# British Passport for Children



## PokAlice (Mar 8, 2011)

Hi,

Apologies if this has already been asked somewhere before. I'm married to a Spanish wife (we married in 2004) and we have two children. I am British. Both children have Spanish passports, however we'd like them to also have British passports. 

I've been looking at the information on the UK embassy website and there is a note about dual nationality. Now I know Spain does not recognise dual nationality, whereas the UK does. I'd like my children to have British passports, but do not want for them to have to give up their Spanish Passports and ID cards. Has anyone been in this situation and can tell me whether Spain will actually revoke Spanish citizenship if the children get UK passports?

Thanks


----------



## 90199 (Mar 21, 2010)

I have a friend who is British by birth and is Spanish also with both passports and Spanish I.D. card.
My neighbour has both Venezuelan and Spanish documents
Another friend who is Spanish, has Spanish and Australian Passports.

If you apply for British passports for your children they will not have to relinquish their Spanish documents.
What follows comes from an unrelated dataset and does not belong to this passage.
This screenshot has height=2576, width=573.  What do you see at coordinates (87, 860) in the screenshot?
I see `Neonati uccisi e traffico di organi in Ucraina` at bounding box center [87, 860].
As far as the Spanish are concerned your children will always be Spanish, no revocation of citizenship.


----------



## PokAlice (Mar 8, 2011)

Hepa said:


> I have a friend who is British by birth and is Spanish also with both passports and Spanish I.D. card.
> My neighbour has both Venezuelan and Spanish documents
> Another friend who is Spanish, has Spanish and Australian Passports.
> 
> ...


Great - thank you - that is reassuring to know!


----------



## sadlybroke (Jun 19, 2012)

If you apply for British citizenship (and passports) for your children, UK administration will not let anyone know about it so the Spanish authorities has no way of finding out. 
Been there done that (although not Spain but Slovakia).


----------